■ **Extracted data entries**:
┏━━
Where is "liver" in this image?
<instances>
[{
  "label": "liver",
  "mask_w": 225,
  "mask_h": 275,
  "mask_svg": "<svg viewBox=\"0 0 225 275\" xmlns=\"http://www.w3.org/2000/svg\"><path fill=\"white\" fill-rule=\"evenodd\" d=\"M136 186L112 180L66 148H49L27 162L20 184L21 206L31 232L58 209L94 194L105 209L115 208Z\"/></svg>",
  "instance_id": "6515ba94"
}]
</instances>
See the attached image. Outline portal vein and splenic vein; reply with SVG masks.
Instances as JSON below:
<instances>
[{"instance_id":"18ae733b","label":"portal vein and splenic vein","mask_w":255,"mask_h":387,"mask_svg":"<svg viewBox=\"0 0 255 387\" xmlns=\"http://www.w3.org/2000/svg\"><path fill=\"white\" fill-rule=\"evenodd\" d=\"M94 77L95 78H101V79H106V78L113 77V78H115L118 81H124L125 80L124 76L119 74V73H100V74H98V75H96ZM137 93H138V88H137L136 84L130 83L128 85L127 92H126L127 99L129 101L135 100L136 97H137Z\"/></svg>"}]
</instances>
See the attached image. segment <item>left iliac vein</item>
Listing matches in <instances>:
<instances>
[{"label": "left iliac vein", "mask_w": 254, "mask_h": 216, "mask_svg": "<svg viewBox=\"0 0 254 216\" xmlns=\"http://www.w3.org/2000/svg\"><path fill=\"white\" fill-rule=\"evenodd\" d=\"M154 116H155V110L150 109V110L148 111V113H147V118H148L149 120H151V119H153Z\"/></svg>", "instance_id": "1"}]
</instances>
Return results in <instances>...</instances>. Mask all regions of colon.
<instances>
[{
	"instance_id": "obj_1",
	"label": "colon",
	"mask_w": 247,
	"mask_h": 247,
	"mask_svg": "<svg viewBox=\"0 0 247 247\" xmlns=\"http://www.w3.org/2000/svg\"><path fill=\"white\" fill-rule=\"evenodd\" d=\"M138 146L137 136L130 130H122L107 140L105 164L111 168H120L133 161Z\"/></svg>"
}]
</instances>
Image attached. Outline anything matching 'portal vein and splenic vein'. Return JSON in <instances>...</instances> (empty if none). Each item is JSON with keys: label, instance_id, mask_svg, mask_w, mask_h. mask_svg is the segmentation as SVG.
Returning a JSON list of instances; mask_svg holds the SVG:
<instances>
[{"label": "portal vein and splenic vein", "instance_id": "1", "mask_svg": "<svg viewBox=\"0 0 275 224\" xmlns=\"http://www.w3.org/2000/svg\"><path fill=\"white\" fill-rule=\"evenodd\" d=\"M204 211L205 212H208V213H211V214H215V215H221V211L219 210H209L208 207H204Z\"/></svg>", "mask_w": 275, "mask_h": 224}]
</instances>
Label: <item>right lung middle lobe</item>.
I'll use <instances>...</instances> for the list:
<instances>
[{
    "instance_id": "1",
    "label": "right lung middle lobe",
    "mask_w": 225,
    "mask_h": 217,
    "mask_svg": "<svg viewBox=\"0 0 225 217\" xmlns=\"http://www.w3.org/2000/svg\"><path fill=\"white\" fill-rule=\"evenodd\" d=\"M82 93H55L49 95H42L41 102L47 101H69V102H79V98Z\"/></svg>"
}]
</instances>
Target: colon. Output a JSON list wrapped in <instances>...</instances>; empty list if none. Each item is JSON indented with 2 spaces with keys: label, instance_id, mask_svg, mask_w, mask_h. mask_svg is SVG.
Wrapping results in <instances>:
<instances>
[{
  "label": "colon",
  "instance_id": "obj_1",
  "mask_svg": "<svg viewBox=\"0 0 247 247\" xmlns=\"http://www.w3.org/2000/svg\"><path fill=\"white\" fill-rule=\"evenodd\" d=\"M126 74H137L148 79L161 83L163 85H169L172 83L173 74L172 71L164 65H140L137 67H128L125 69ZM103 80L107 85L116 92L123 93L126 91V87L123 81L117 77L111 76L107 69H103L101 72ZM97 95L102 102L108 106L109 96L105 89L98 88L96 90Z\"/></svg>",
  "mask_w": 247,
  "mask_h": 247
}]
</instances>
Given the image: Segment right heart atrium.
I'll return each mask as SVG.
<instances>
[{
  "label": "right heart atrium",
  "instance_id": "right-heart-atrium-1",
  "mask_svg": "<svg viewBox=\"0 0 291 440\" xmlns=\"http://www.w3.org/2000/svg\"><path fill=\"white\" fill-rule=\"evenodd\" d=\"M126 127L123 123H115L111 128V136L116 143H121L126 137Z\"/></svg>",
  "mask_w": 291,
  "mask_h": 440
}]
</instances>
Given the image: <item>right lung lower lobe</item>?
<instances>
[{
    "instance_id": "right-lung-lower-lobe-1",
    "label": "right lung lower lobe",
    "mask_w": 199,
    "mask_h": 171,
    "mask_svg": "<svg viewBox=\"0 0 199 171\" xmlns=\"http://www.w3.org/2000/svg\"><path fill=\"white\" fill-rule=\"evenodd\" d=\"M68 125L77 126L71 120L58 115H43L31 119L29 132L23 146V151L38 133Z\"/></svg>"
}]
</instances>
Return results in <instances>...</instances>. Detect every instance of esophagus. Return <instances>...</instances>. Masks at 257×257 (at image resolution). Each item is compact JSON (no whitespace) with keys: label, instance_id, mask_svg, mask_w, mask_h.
┗━━
■ **Exercise**: Lines from the one that contains "Given the image: <item>right" through the final line of the entries must be duplicated exactly, and no other lines.

■ **Response area**:
Given the image: <item>right lung lower lobe</item>?
<instances>
[{
    "instance_id": "right-lung-lower-lobe-1",
    "label": "right lung lower lobe",
    "mask_w": 199,
    "mask_h": 171,
    "mask_svg": "<svg viewBox=\"0 0 199 171\" xmlns=\"http://www.w3.org/2000/svg\"><path fill=\"white\" fill-rule=\"evenodd\" d=\"M68 125L77 126L71 120L58 115H43L31 119L29 132L23 146V151L38 133Z\"/></svg>"
}]
</instances>
Return results in <instances>...</instances>. Detect every instance of esophagus. Return <instances>...</instances>. Masks at 257×257 (at image resolution). Each item is compact JSON (no whitespace) with keys: label, instance_id, mask_svg, mask_w, mask_h.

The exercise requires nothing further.